Police minister wins big reduction in wrongful arrest court award
Police minister Bheki Cele appealed successfully against a high court order for him to pay R1m in damages to a woman wrongfully arrested and held for 12 days and subjected to xenophobic insults by police.
The department conceded it was responsible for the harm caused to Cynthia Khedama, but said the R1m award was too high, arguing successfully that the amount should be reduced. The full bench of the Pietermaritzburg high court agreed on Tuesday, and cut the amount to R350,000 with interest.
This comes after a massive R93m damages award against the minister earlier this month to underwriters at Lloyd’s of London, after SAPS members were involved in a major heist.
Khedama’s case dates back to 2011, when she was about to fly with her boss to Turkey from King Shaka International Airport in Durban.
Khedama, a sales manager, was approached by two police officers who took her to a room and questioned her for two hours. They interrogated her about her journey, its purpose and who she was going with.
They searched her and upended her suitcase and said she was going to be arrested, as a result of a warrant listing her name.
However, Khedama told them her ID had been stolen and was being used to commit fraud. She gave them the name of an officer who confirmed Khedama’s version but they still arrested her.
They used xenophobic slurs when referring to her boss, who was from Cameroon, and her boyfriend. She was taken to Tongaat Police Station, near the airport and kept for days in a cell. She was so traumatised she considered suicide. She was then transferred to Cape Town, where she got bail. In 2012, the police eventually dropped the case.
Khedama began suing the minister in 2013.
Initially, the department defended its officers’ action, saying there was a warrant with her ID number. However, in 2018, he and his department conceded it was wrong to have arrested her. In 2021, the matter went to trial to determine the amount the police had to pay.
In 2022, judge Graham Lopes awarded her R1m in damages for what she endured.
The minister appealed against the R1m amount, arguing the court had wrongfully calculated the amount. The police department said the judge’s award was “inflated”. The police did not deny what happened to Khedama, but said that it arose from a singular wrongful incident, not multiple.
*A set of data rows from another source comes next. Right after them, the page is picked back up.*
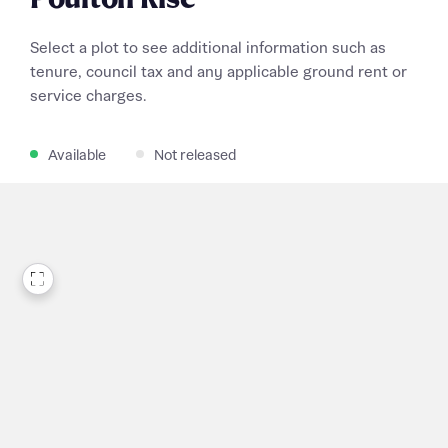
Poulton Rise
Select a plot to see additional information such as
tenure, council tax and any applicable ground rent or
service charges.
Available
Not released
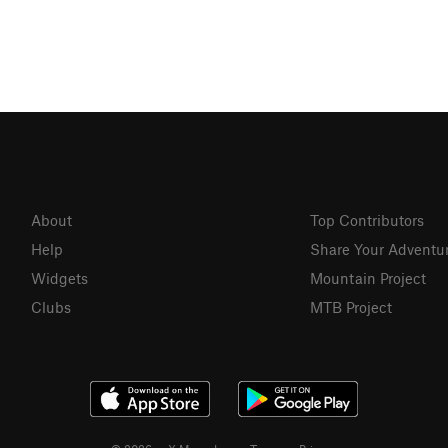
About
Top Contributors
Help
Share Your Adventu
Widgets
Mountain Project
Clubs
MTB Project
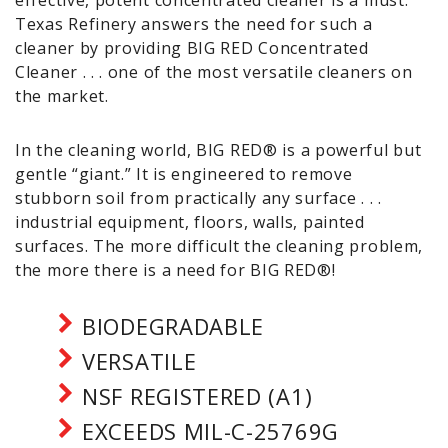
effective, potent concentrated cleaner is a must.
Texas Refinery answers the need for such a
cleaner by providing BIG RED Concentrated
Cleaner . . . one of the most versatile cleaners on
the market.
In the cleaning world, BIG RED® is a powerful but
gentle “giant.” It is engineered to remove
stubborn soil from practically any surface . . .
industrial equipment, floors, walls, painted
surfaces. The more difficult the cleaning problem,
the more there is a need for BIG RED®!
BIODEGRADABLE
VERSATILE
NSF REGISTERED (A1)
EXCEEDS MIL-C-25769G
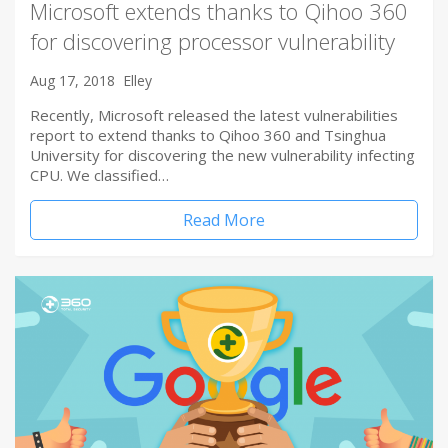
Microsoft extends thanks to Qihoo 360
for discovering processor vulnerability
Aug 17, 2018
Elley
Recently, Microsoft released the latest vulnerabilities
report to extend thanks to Qihoo 360 and Tsinghua
University for discovering the new vulnerability infecting
CPU. We classified…
Read More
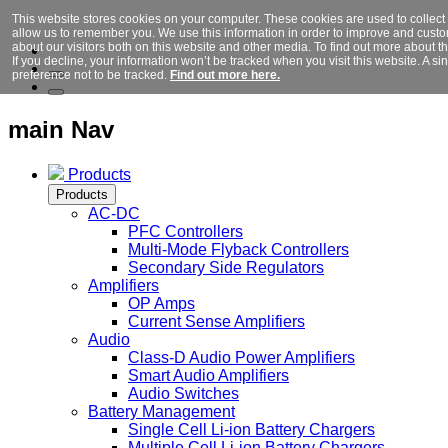
This website stores cookies on your computer. These cookies are used to collect
allow us to remember you. We use this information in order to improve and cust
about our visitors both on this website and other media. To find out more about 
If you decline, your information won’t be tracked when you visit this website. A 
preference not to be tracked.
Find out more here.
main Nav
Products
Products
AC-DC
PFC Controllers
Multi-Mode Flyback Controllers
Secondary Side Regulators
Amplifiers
OP Amps
Current Sense Amplifiers
Audio
Class-D Audio Power Amplifiers
Smart Audio Amplifiers
Audio Switches
Battery Management
Single Cell Li-ion Battery Chargers
Multiple Cell Li-ion Battery Chargers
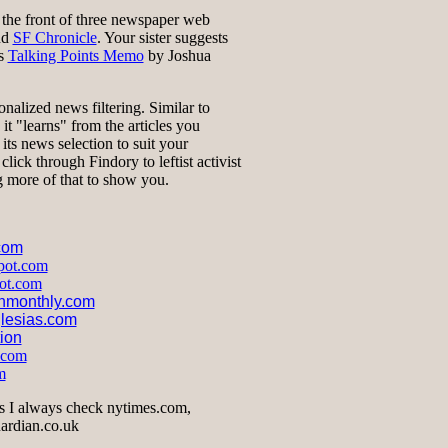
t the front of three newspaper web
nd
SF Chronicle
. Your sister suggests
ts
Talking Points Memo
by Joshua
onalized news filtering. Similar to
t "learns" from the articles you
 its news selection to suit your
click through Findory to leftist activist
ng more of that to show you.
.com
spot.com
pot.com
onmonthly.com
lesias.com
tion
.com
m
s I always check nytimes.com,
ardian.co.uk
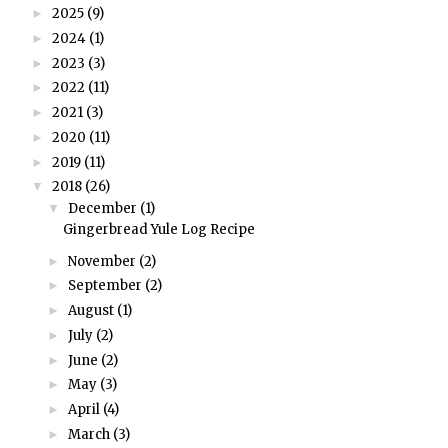
2025
(9)
►
2024
(1)
►
2023
(3)
►
2022
(11)
►
2021
(3)
►
2020
(11)
►
2019
(11)
►
2018
(26)
▼
December
(1)
▼
Gingerbread Yule Log Recipe
November
(2)
►
September
(2)
►
August
(1)
►
July
(2)
►
June
(2)
►
May
(3)
►
April
(4)
►
March
(3)
►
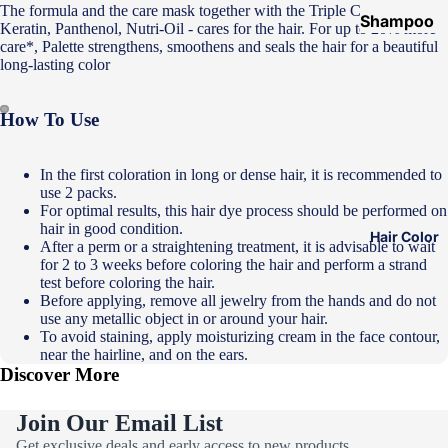
The formula and the care mask together with the Triple Care System -
Shampoo
Keratin, Panthenol, Nutri-Oil - cares for the hair. For up to 20% more
&
care*, Palette strengthens, smoothens and seals the hair for a beautiful
long-lasting color
Conditione
r
How To Use
Hair Mask
Hair Serum
In the first coloration in long or dense hair, it is recommended to
use 2 packs.
Temporary
For optimal results, this hair dye process should be performed on
Color
hair in good condition.
Hair Color
After a perm or a straightening treatment, it is advisable to wait
Hair Oil
for 2 to 3 weeks before coloring the hair and perform a strand
test before coloring the hair.
Heat
Before applying, remove all jewelry from the hands and do not
Protectant
use any metallic object in or around your hair.
Spray
To avoid staining, apply moisturizing cream in the face contour,
near the hairline, and on the ears.
Dry
Discover More
Shampoo
Join Our Email List
Keratin Kit
Privacy policy
Get exclusive deals and early access to new products.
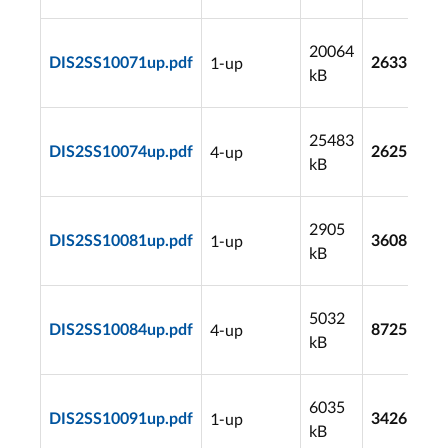
20064
1-up
DIS2SS10071up.pdf
2633
kB
25483
4-up
DIS2SS10074up.pdf
2625
kB
2905
1-up
DIS2SS10081up.pdf
3608
kB
5032
4-up
DIS2SS10084up.pdf
8725
kB
6035
1-up
DIS2SS10091up.pdf
3426
kB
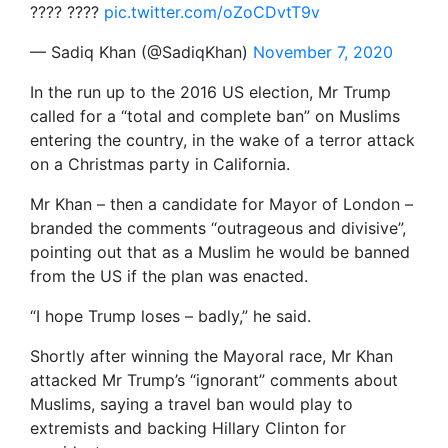
???? ????
pic.twitter.com/oZoCDvtT9v
— Sadiq Khan (@SadiqKhan)
November 7, 2020
In the run up to the 2016 US election, Mr Trump
called for a “total and complete ban” on Muslims
entering the country, in the wake of a terror attack
on a Christmas party in California.
Mr Khan – then a candidate for Mayor of London –
branded the comments “outrageous and divisive”,
pointing out that as a Muslim he would be banned
from the US if the plan was enacted.
“I hope Trump loses – badly,” he said.
Shortly after winning the Mayoral race, Mr Khan
attacked Mr Trump’s “ignorant” comments about
Muslims, saying a travel ban would play to
extremists and backing Hillary Clinton for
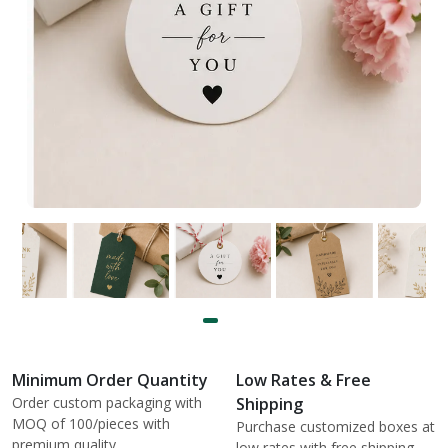
Minimum Order Quantity
Low Rates & Free
Order custom packaging with
Shipping
MOQ of 100/pieces with
Purchase customized boxes at
premium quality.
low rates with free shipping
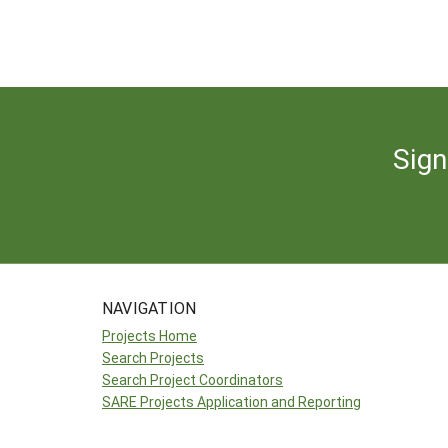
Sign
NAVIGATION
Projects Home
Search Projects
Search Project Coordinators
SARE Projects Application and Reporting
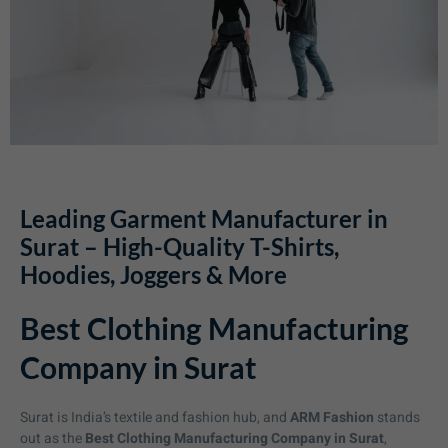
Leading Garment Manufacturer in
Surat – High-Quality T-Shirts,
Hoodies, Joggers & More
Best Clothing Manufacturing
Company in Surat
Surat is India’s textile and fashion hub, and
ARM Fashion
stands
out as the
Best Clothing Manufacturing Company in Surat
,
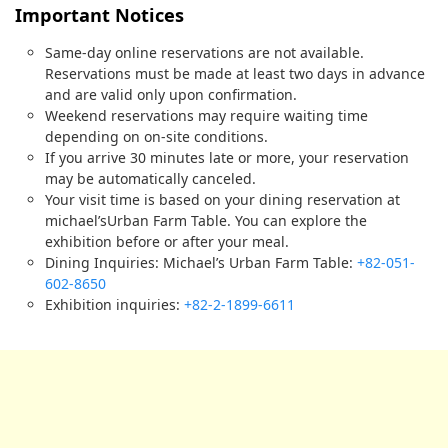
Important Notices
Same-day online reservations are not available.
Reservations must be made at least two days in advance
and are valid only upon confirmation.
Weekend reservations may require waiting time
depending on on-site conditions.
If you arrive 30 minutes late or more, your reservation
may be automatically canceled.
Your visit time is based on your dining reservation at
michael’sUrban Farm Table. You can explore the
exhibition before or after your meal.
Dining Inquiries: Michael’s Urban Farm Table:
+82-051-
602-8650
Exhibition inquiries:
+82-2-1899-6611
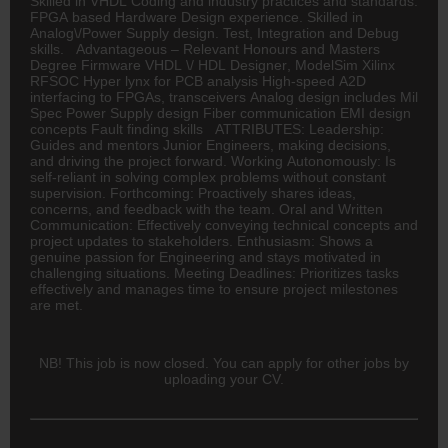
Skilled in VHDL Coding and industry practices and standards.
FPGA based Hardware Design experience. Skilled in
Analog\/Power Supply design. Test, Integration and Debug
skills. Advantageous – Relevant Honours and Masters
Degree Firmware VHDL \/ HDL
Designer
, ModelSim Xilinx
RFSOC Hyper lynx for PCB analysis High-speed A2D
interfacing to FPGAs, transceivers Analog design includes Mil
Spec Power Supply design Fiber communication EMI design
concepts Fault finding skills ATTRIBUTES: Leadership:
Guides and mentors Junior Engineers, making decisions,
and driving the project forward. Working Autonomously: Is
self-reliant in solving complex problems without constant
supervision. Forthcoming: Proactively shares ideas,
concerns, and feedback with the team. Oral and Written
Communication: Effectively conveying technical concepts and
project updates to stakeholders. Enthusiasm: Shows a
genuine passion for Engineering and stays motivated in
challenging situations. Meeting Deadlines: Prioritizes tasks
effectively and manages time to ensure project milestones
are met.
NB! This job is now closed. You can apply for other jobs by
uploading your CV.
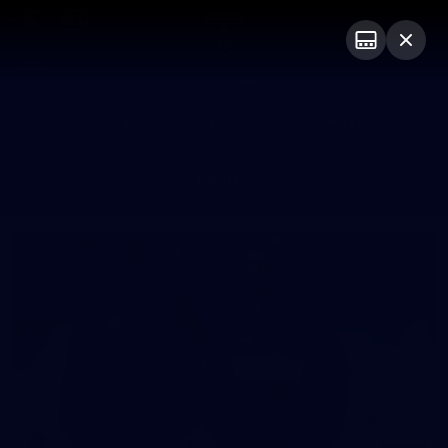
Club
Logo
Menu
Club
Logo
News
Video
Fixture
Membership
Photos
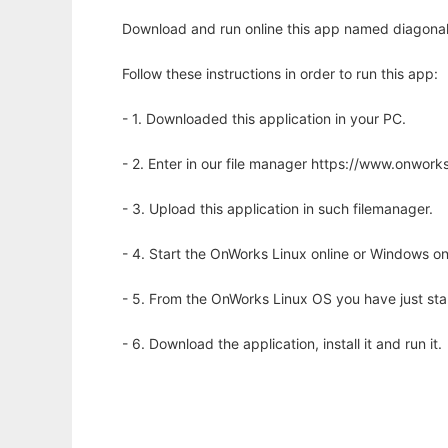
Download and run online this app named diagonalsw
Follow these instructions in order to run this app:
- 1. Downloaded this application in your PC.
- 2. Enter in our file manager https://www.onwo
- 3. Upload this application in such filemanager.
- 4. Start the OnWorks Linux online or Windows on
- 5. From the OnWorks Linux OS you have just st
- 6. Download the application, install it and run it.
On Tuesday, the full bench ruled in the minister’s favour. Judge president Thoba PoyoDlwati, writing for a unanimous full bench, said the purpose of a damages award “is not to enrich the aggrieved party but to award [her] compensation in the form of a consolation for [the injuries].”
She said judge Lopes erred when he used a “daily rate” (each day she was detained) rather than a globular one for the initial arrest and detention.
Looking at similar cases, she found that the Constitutional Court and Supreme Court of Appeal had awarded R500,000 when people were wrongfully arrested and detained, sometimes for up to 13 months. She therefore lowered the amount to R350,000, but said there would be interest to add to that.
The interest would run from the date of Lopes’ judgment in January 2022 until final payment, which may end up at about R500,000. She also ordered the parties to pay their own costs.